Der Kurs der Bechtle AG-Aktie spiegelte in den vergangenen Monaten eine Mischung aus Branchenunsicherheit und unternehmensspezifischen Erwartungen wider. Viele Marktteilnehmer beobachten insbesondere, wie sich die Investitionen von Unternehmen in Cloud, IT-Sicherheit und Modernisierung ihrer Infrastruktur entwickeln, denn diese Bereiche gelten als zentrale Treiber für Umsatz und Profitabilität des IT-Dienstleisters. Damit steht Bechtle stellvertretend für die Frage, wie robust die IT-Budgets in Europa wirklich sind.

Stand: 19.05.2026

Von der Redaktion - spezialisiert auf Aktienberichterstattung.

Auf einen Blick

  • Name: Bechtle
  • Sektor/Branche: IT-Dienstleistungen und IT-Systemhaus
  • Sitz/Land: Neckarsulm, Deutschland
  • Kernmärkte: Deutschland, Österreich, Schweiz, weitere europäische Länder
  • Wichtige Umsatztreiber: IT-Systemhausgeschäft, Cloud-Services, Managed Services, Software- und Hardwarehandel
  • Heimatbörse/Handelsplatz: Xetra (Ticker BEC)
  • Handelswährung: Euro

Bechtle AG: Kerngeschäftsmodell

Die Bechtle AG ist ein breit aufgestellter IT-Dienstleister mit Schwerpunkt auf dem Systemhaus- und E-Commerce-Geschäft.

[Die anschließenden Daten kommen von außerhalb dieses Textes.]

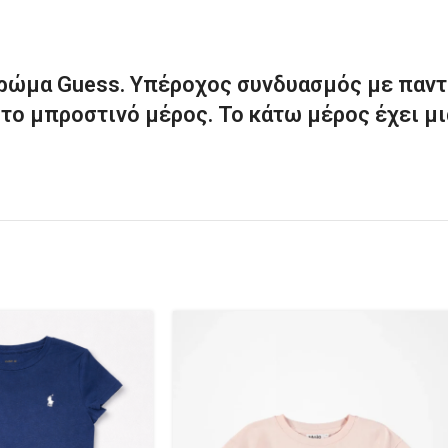
 χρώμα Guess. Υπέροχος συνδυασμός με παντ
το μπροστινό μέρος. Το κάτω μέρος έχει μι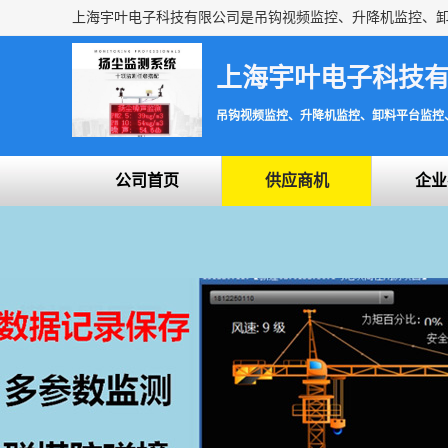
上海宇叶电子科技
吊钩视频监控、升降机监控、卸料平台监控
公司首页
供应商机
企业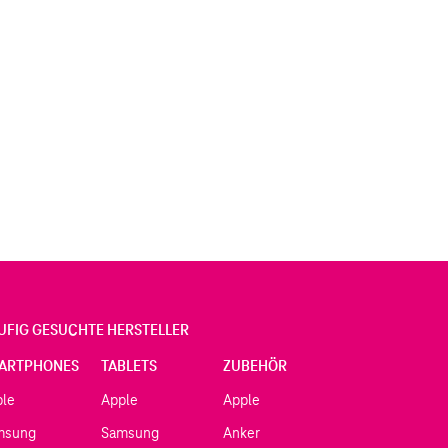
UFIG GESUCHTE HERSTELLER
ARTPHONES
TABLETS
ZUBEHÖR
ple
Apple
Apple
msung
Samsung
Anker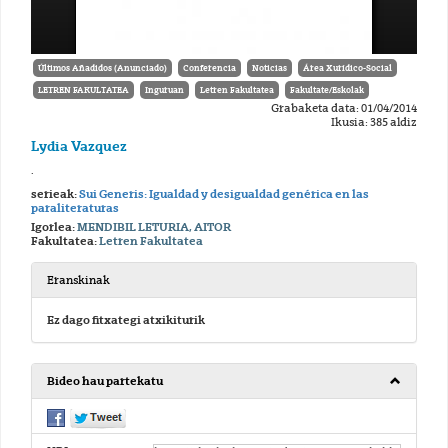
Últimos Añadidos (Anunciado)
Conferencia
Noticias
Área Xurídico-Social
LETREN FAKULTATEA
Inguruan
Letren Fakultatea
Fakultate/Eskolak
Grabaketa data: 01/04/2014
Ikusia: 385 aldiz
Lydia Vazquez
.
serieak:
Sui Generis: Igualdad y desigualdad genérica en las
paraliteraturas
Igorlea:
MENDIBIL LETURIA, AITOR
Fakultatea:
Letren Fakultatea
Eranskinak
Ez dago fitxategi atxikiturik
Bideo hau partekatu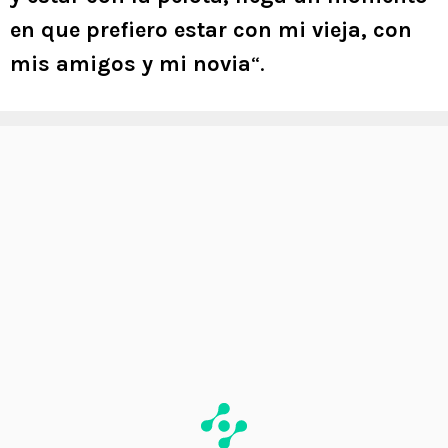
en que prefiero estar con mi vieja, con
mis amigos y mi novia
“.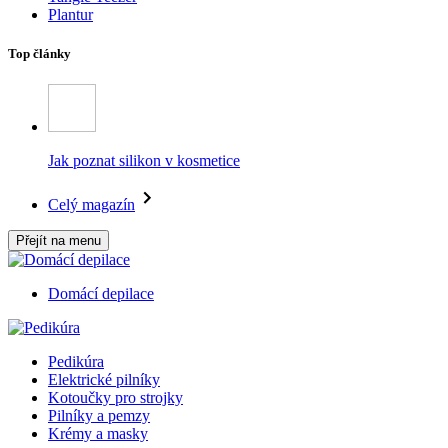
Plantur
Top články
Jak poznat silikon v kosmetice
Celý magazín
Přejít na menu
Domácí depilace
Pedikúra
Elektrické pilníky
Kotoučky pro strojky
Pilníky a pemzy
Krémy a masky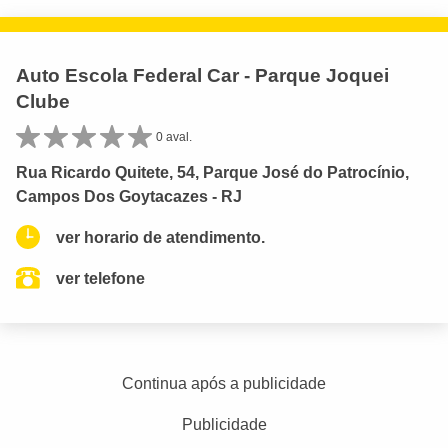
Auto Escola Federal Car - Parque Joquei
Clube
0 aval.
Rua Ricardo Quitete, 54, Parque José do Patrocínio,
Campos Dos Goytacazes - RJ
ver horario de atendimento.
ver telefone
Continua após a publicidade
Publicidade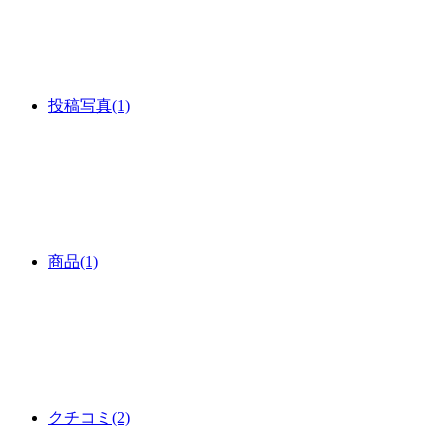
投稿写真
(1)
商品
(1)
クチコミ
(2)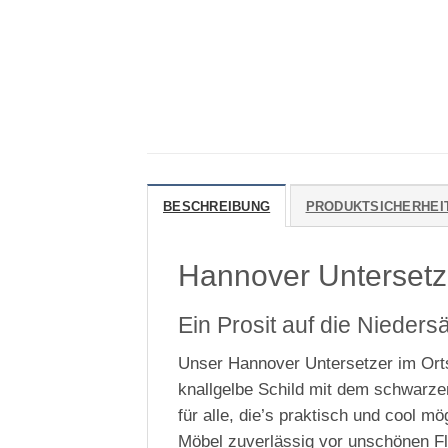
BESCHREIBUNG
PRODUKTSICHERHEI
Hannover Untersetze
Ein Prosit auf die Nieder
Unser Hannover Untersetzer im Orts
knallgelbe Schild mit dem schwarze
für alle, die’s praktisch und cool 
Möbel zuverlässig vor unschönen Fl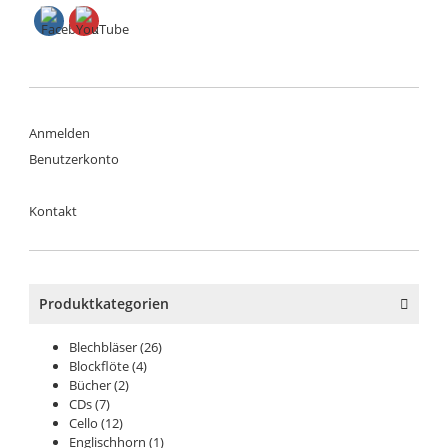
Anmelden
Benutzerkonto
Kontakt
Produktkategorien
Blechbläser
(26)
Blockflöte
(4)
Bücher
(2)
CDs
(7)
Cello
(12)
Englischhorn
(1)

Das Unternehmen unterstützt mittelständische Firmen, Konzerne und öffentliche Auftraggeber bei der Beschaffung, Integration und dem Betrieb von IT-Infrastruktur. Dazu gehören Server, Speicher, Netzwerke, Arbeitsplatzsysteme und Softwarelösungen. Die Kombination aus Beratung, Projektgeschäft und fortlaufenden Services soll für planbare wiederkehrende Erlöse sorgen.

Der Systemhausbereich umfasst klassischerweise die Analyse der bestehenden IT-Landschaft, die Konzeption von Zielarchitekturen und die Umsetzung von Projekten beim Kunden. Dieses Projektgeschäft ist teilweise zyklisch, weil größere Investitionen in Hardware oder Migrationsprojekte häufig konjunkturabhängig sind. Um die Abhängigkeit von Einzelprojekten zu verringern, baut die Bechtle AG seit Jahren das Geschäft mit Managed Services und Cloud-Lösungen aus, bei denen Kunden monatliche oder jährliche Gebühren für definierte Servicepakete entrichten.

Ein weiterer Kern des Geschäftsmodells ist der Handel mit Hardware und Software über klassische Vertriebskanäle und Online-Plattformen. In diesem Bereich agiert die Bechtle AG als Bindeglied zwischen Herstellern und Endkunden, häufig mit Rahmenverträgen und Bündelangeboten. Die Margen in diesem Segment sind üblicherweise niedriger als im Beratungsgeschäft, die Umsätze dafür aber höher. Für die Gesamtprofitabilität ist daher das Verhältnis zwischen margenstarken Dienstleistungen und margenärmeren Handelsumsätzen entscheidend.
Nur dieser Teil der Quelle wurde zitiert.